I tried using GroupDocs.Search after the conversion with GroupDocs.Viewer, but the resulting HTML had a completely new format. We would need to keep that formatting, done by the Viewer.
I wanted to also give GroupDocs.Annotation a try, to highlight some text, but it seems it requires an absolute position, which I don’t have. I only know which words I want to highlight unfortunately.
What we are ultimately trying to highlight search results, that were found by GroupDocs.Parser.
GroupDocs.Parse is searching on the output of GroupDocs.Viewer and gives us good results.
The only problem we have, that we don’t get any context, where this was found in the HTML.
There is a position in the search results, but it does not reflect a usable position in the original HTML, as it seems to be based on some intermediate Markup from GroupDocs.Parser.
I hope you have some idea for us, how we could tackle that problem.
@Clemens_Pestuka
Could you please provide more details on how you are currently obtaining the search results from GroupDocs.Parser and the specific format of the HTML output from GroupDocs.Viewer?

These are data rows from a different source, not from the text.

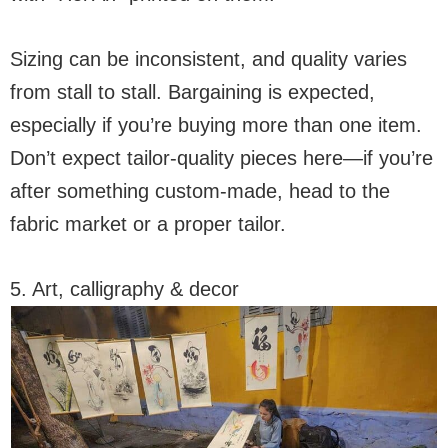
Sizing can be inconsistent, and quality varies
from stall to stall. Bargaining is expected,
especially if you’re buying more than one item.
Don’t expect tailor-quality pieces here—if you’re
after something custom-made, head to the
fabric market or a proper tailor.
5. Art, calligraphy & decor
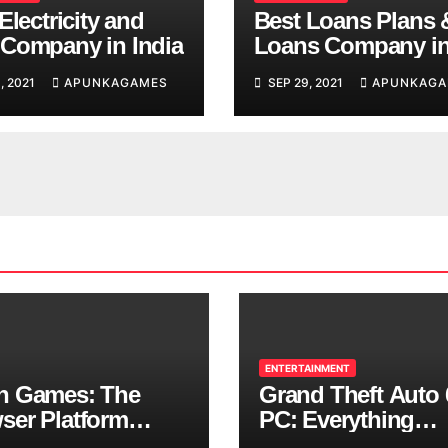
Electricity and
Best Loans Plans 
Company in India
Loans Company i
India
, 2021
APUNKAGAMES
SEP 29, 2021
APUNKAGA
ENTERTAINMENT
n Games: The
Grand Theft Auto 
ser Platform
PC: Everything
ng Over School
Rockstar Has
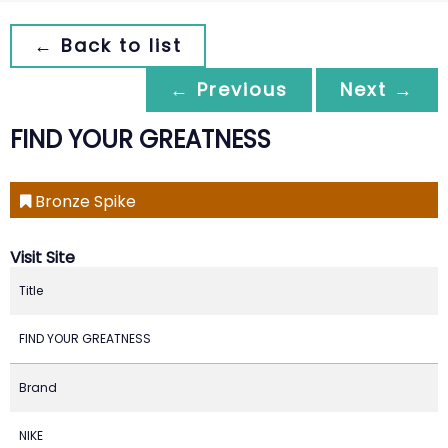
← Back to list
← Previous
Next →
FIND YOUR GREATNESS
Bronze Spike
Visit Site
Title
FIND YOUR GREATNESS
Brand
NIKE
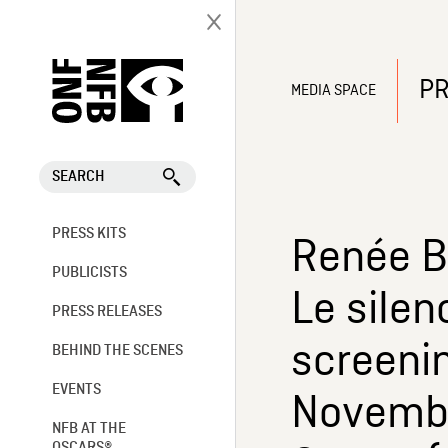
PR
MEDIA SPACE
SEARCH
PRESS KITS
Renée B
PUBLICISTS
Le silen
PRESS RELEASES
screeni
BEHIND THE SCENES
EVENTS
Novembe
NFB AT THE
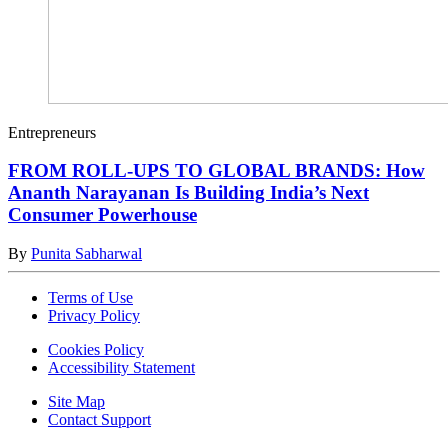
Entrepreneurs
FROM ROLL-UPS TO GLOBAL BRANDS: How
Ananth Narayanan Is Building India’s Next
Consumer Powerhouse
By
Punita Sabharwal
Terms of Use
Privacy Policy
Cookies Policy
Accessibility Statement
Site Map
Contact Support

This is how we’re using GroupDocs.Parser:
using (Parser parser = new Parser(documentPath))
{
HighlightOptions options = new HighlightOptions(40);
IEnumerable<SearchResult> sr = parser.Search("deforestation. China", new SearchOptions(false, false, false, true, options, options));
Here are a few output files form Viewer we were using:
output.zip (107.7 KB)
@Clemens_Pestuka
Can you please describe in more details how you are going to use the highlighted text. As you wrote about context it seems to me that you would like to know if there any entries found and their location, is that correct?
1 Like
@vladimir.litvinchik
Yes, if we’d have the exact location of a hit, we could do the highlighting ourselves.

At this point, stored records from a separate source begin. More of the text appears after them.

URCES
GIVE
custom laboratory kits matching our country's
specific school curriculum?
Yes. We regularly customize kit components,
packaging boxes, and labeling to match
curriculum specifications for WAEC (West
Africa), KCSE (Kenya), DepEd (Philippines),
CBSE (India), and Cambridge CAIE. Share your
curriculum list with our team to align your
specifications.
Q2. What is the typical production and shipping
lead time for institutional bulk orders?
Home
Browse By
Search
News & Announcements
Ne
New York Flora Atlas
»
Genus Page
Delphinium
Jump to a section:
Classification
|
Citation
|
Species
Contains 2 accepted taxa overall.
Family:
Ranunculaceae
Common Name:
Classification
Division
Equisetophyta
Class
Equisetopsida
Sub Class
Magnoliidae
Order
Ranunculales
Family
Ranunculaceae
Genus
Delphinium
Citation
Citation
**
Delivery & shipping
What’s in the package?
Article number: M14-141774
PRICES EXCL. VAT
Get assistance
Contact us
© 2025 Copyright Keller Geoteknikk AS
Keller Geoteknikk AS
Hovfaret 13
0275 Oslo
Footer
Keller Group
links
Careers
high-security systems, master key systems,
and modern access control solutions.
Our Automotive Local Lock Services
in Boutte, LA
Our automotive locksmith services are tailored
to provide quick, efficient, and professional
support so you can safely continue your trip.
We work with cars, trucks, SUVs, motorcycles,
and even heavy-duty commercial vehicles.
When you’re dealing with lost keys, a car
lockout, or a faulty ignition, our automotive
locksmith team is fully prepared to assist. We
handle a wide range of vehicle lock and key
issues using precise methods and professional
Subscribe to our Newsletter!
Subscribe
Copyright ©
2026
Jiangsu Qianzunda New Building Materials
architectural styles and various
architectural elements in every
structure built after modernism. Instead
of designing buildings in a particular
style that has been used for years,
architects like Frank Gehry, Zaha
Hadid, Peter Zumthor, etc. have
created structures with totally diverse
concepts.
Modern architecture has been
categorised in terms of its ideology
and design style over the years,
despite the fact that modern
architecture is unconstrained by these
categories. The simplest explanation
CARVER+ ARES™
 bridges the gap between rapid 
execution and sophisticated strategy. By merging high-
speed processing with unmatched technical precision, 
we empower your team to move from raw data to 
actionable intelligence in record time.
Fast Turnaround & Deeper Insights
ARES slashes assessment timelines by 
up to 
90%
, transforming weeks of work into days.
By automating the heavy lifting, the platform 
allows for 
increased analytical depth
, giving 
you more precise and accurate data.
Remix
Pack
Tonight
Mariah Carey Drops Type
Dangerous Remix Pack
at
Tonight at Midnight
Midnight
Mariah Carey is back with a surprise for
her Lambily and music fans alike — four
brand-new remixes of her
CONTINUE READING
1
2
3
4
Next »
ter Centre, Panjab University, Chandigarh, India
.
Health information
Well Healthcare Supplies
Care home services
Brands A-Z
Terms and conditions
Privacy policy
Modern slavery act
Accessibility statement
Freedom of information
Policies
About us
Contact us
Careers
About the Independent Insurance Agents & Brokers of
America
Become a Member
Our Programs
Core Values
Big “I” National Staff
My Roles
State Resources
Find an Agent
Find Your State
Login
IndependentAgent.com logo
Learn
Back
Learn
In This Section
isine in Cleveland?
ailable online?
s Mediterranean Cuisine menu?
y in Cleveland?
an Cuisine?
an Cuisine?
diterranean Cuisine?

That might be the ideal scenario, as we have more control about the highlight.
If that’s not possible, we’d also be fine with when Viewer could do the highlight for us and we could compare against the original where the highlight was done.

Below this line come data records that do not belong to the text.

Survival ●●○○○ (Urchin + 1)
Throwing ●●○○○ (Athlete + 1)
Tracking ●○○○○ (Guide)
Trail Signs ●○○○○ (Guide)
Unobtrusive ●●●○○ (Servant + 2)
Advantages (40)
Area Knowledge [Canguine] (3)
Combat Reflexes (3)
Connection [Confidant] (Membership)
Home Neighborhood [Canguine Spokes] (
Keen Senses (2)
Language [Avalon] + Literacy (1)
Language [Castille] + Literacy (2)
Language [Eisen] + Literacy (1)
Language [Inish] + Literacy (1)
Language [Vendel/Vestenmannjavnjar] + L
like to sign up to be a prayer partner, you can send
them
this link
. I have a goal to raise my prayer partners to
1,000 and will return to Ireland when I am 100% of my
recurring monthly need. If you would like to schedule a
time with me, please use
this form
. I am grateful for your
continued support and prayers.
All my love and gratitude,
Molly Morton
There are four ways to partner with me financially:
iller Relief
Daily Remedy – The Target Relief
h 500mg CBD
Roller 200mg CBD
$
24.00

If there are any more question or my description wasn’t clear, please let me know.
@Clemens_Pestuka
Thank you for the details. We’ll take a look if we could do it in Viewer. For which file types do you need the highlight in the first place?
1 Like
@vladimir.litvinchik
Good question.
We could either do the highlight from the original file, which could be any format.
Or we could do the highlight on the already converted file, which would always be HTML.
I never actually tried to run some output from GroupDocs.Viewer, through GroupDocs.Viewer again.
@vladimir.litvinchik
Maybe it would make more sense, to get a “correct” position from GroupDocs.Parser.
Searching in the previously attached “output_viewer26.html” for “deforestation. China”, gives me that position 898:
image.png (23.3 KB)
If I’d copy&paste all characters up to “deforestation. China” into notepad, I can see this exactly matches:
image.png (27.2 KB)
But there are two problems with that.
- it does not always match. It can be completely off, when the document has hyperlinks
- position is hard to determine programmatically, as the page source is way more complex
@Clemens_Pestuka
I’ve got response from the developer, unfortunately, he can’t provide a correct position as it is a different context.
We are considering to add a feature to Viewer that will highlight text in the source document and then convert to HTML. This approach has advantage as search is expected to work similar to the native one, like in MS Word compared to search in HTML where in some cases text could be in different blocks which makes it hard to find the entry.
To perform the analysis for this feature we would need the list of file formats which you’re processing.
1 Like
@vladimir.litvinchik
Thank you , that would be great!
We would need this feature for all MS Office formats, PDF, Emails and text-based files (txt, log).
@Clemens_Pestuka
Got it, thanks. We’re going to analyze this feature and schedule implementation. Will update you when we have any updates.
1 Like